The task: From the line containing "Privacy policy" through the end of the entries, please repeat every line exactly and nothing more; the pictures do not belong in the copy.

Dataset records

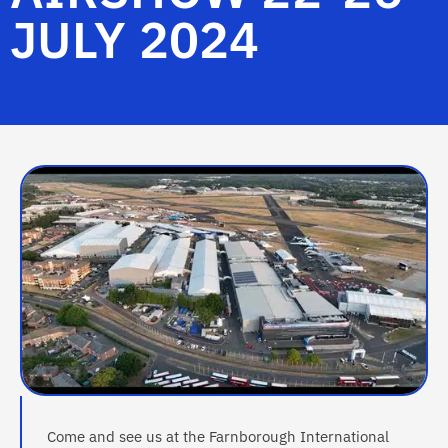
JULY 2024
Come and see us at the Farnborough International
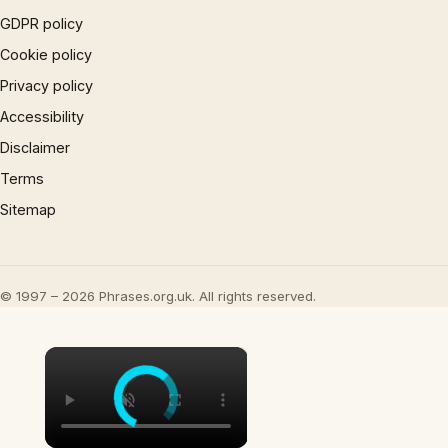
GDPR policy
Cookie policy
Privacy policy
Accessibility
Disclaimer
Terms
Sitemap
© 1997 – 2026 Phrases.org.uk. All rights reserved.
×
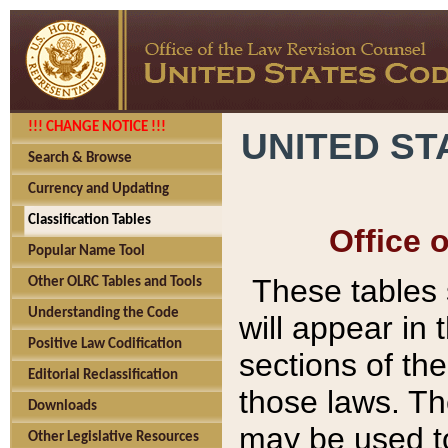
!!! CHANGE NOTICE !!!
UNITED ST
Search & Browse
Currency and Updating
Classification Tables
Office 
Popular Name Tool
These tables
Other OLRC Tables and Tools
Understanding the Code
will appear in
Positive Law Codification
sections of t
Editorial Reclassification
those laws. Th
Downloads
may be used to
Other Legislative Resources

Exercise response:
Privacy policy
Accessibility
Disclaimer
Terms
Sitemap
© 1997 – 2026 Phrases.org.uk. All rights reserved.
×
!!! CHANGE NOTICE !!!
UNITED ST
Search & Browse
Currency and Updating
Classification Tables
Office 
Popular Name Tool
These tables
Other OLRC Tables and Tools
Understanding the Code
will appear in
Positive Law Codification
sections of t
Editorial Reclassification
those laws. Th
Downloads
may be used to
Other Legislative Resources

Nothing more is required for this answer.